Scientists from the P.N. Lebedev Physical Institute of the Russian Academy of Sciences, MIPT, and Moscow State University have for the first time recorded a sharp transition boundary between two mechanisms of plasma generation in an electrical discharge. The results of the study, supported by a grant from the Russian Science Foundation, were published in the journal Applied Physics Letters.
The experiments used a copper cathode 100 micrometers thick and a distance between electrodes of about 2 mm. The process was filmed using picosecond laser visualization – 18 frames per pulse with nanosecond resolution. This allowed for a detailed view of what happens at the cathode surface in the first moments after breakdown.
At pressures above 100 mm Hg, the discharge proceeds according to an "explosive" scenario: microscopic irregularities on the cathode evaporate under the action of the field, forming a cloud of metallic plasma. The electron density in it is 10 times higher than can be obtained with complete ionization of air. The entire process takes less than a nanosecond.

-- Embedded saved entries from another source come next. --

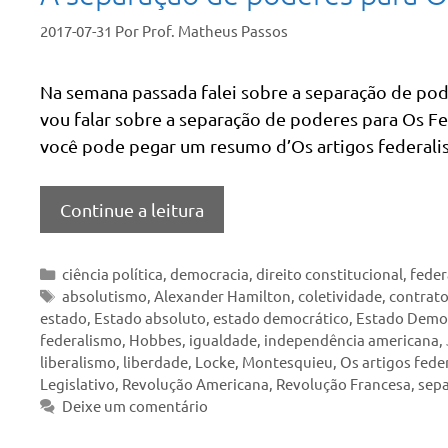
2017-07-31
Por
Prof. Matheus Passos
Na semana passada falei sobre a separação de pod
vou falar sobre a separação de poderes para Os Fede
você pode pegar um resumo d’Os artigos federalist
Continue a leitura
Categorias
ciência política
,
democracia
,
direito constitucional
,
feder
Tags
absolutismo
,
Alexander Hamilton
,
coletividade
,
contrato
estado
,
Estado absoluto
,
estado democrático
,
Estado Democ
federalismo
,
Hobbes
,
igualdade
,
independência americana
,
liberalismo
,
liberdade
,
Locke
,
Montesquieu
,
Os artigos feder
Legislativo
,
Revolução Americana
,
Revolução Francesa
,
sepa
Deixe um comentário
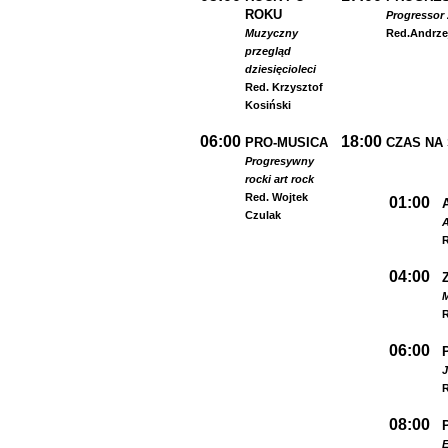
ROKU
Progressor 
Muzyczny
Red.
Andrze
przegląd
dziesięcioleci
Red. Krzysztof
Kosiński
06:00
18:00
PRO-MUSICA
CZAS NA
Progresywny
rock
i art rock
Red. Wojtek
01:00
Czulak
A
R
04:00
R
06:00
R
08:00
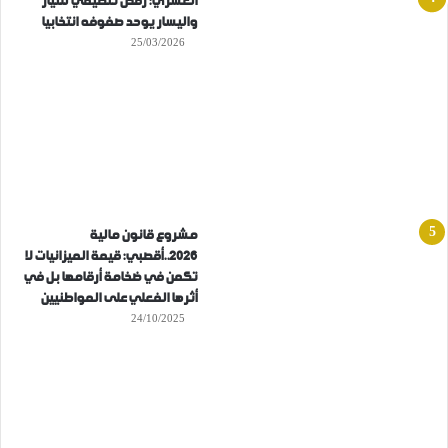
العسري: رفض تنظيمي للتيار
واليسار يوحد صفوفه انتخابيا
25/03/2026
مشروع قانون مالية
2026..أقصبي: قيمة الميزانيات لا
تكمن في ضخامة أرقامها بل في
أثرها الفعلي على المواطنيين
24/10/2025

If the pressure drops below the threshold, the explosive mechanism disappears – the discharge is maintained only by gas ionization. As the researchers explained, this is due to the weakening of the local field at the cathode surface due to the expansion of the cathode layer.
The discovery makes it possible to control plasma formation processes in pulsed power engineering and in the synthesis of metallic nanoparticles. Depending on the pressure, it is possible to either enhance cathode destruction and obtain more nanoparticles, or minimize electrode wear, increasing the reliability of high-voltage devices. The scientists' plans include studying the properties of the resulting nanoparticles and scaling the effect to multi-tip systems.